**THE TASK**. Search the entries for the word "επήρεια" and return every line where it is found.

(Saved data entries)
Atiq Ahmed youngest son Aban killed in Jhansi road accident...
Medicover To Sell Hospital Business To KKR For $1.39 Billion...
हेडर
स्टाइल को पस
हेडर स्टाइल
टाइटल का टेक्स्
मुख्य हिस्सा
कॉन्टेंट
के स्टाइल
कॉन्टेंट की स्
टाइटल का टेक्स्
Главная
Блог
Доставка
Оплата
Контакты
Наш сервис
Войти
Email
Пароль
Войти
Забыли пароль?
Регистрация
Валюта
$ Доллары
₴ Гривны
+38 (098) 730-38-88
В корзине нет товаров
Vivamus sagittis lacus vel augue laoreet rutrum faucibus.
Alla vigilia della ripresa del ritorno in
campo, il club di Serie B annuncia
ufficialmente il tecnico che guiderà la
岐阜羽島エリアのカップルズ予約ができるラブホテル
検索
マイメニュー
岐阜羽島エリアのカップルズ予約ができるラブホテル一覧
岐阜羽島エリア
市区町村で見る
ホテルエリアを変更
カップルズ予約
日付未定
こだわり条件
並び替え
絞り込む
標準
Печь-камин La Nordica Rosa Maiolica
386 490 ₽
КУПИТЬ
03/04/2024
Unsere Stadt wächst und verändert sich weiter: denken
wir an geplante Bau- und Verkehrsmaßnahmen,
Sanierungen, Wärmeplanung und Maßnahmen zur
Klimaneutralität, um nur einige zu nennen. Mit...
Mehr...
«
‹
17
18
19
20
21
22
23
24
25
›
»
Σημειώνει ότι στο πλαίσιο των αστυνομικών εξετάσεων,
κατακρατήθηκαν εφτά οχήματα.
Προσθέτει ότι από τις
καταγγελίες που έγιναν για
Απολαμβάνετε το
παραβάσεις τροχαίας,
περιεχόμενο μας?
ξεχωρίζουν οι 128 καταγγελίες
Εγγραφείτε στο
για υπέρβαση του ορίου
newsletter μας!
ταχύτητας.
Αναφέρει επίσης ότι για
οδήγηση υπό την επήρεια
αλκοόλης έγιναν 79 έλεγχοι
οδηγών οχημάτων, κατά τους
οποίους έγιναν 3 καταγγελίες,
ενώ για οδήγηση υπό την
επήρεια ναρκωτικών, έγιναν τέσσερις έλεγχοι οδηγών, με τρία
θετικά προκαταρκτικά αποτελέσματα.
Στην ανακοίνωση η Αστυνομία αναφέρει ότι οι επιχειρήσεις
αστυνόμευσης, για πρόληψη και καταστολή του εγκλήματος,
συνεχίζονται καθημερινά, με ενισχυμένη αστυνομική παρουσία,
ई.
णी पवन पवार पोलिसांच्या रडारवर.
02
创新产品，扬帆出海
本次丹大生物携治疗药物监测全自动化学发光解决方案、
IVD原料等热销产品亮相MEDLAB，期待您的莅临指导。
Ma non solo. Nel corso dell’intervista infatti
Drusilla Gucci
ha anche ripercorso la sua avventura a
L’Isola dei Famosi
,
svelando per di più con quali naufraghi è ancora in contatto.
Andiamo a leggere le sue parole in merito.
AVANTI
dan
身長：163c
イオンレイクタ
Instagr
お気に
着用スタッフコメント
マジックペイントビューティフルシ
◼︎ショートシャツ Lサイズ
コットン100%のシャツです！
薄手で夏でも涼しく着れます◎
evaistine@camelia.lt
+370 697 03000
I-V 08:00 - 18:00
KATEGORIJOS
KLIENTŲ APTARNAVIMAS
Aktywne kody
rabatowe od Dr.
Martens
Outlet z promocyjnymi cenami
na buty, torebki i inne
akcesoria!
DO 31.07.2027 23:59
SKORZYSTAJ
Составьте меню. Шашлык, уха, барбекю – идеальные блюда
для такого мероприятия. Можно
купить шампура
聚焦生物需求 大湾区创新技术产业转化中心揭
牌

**RESULT OF THIS EXERCISE**.
οδήγηση υπό την επήρεια
επήρεια ναρκωτικών, έγιναν τέσσερις έλεγχοι οδηγών, με τρία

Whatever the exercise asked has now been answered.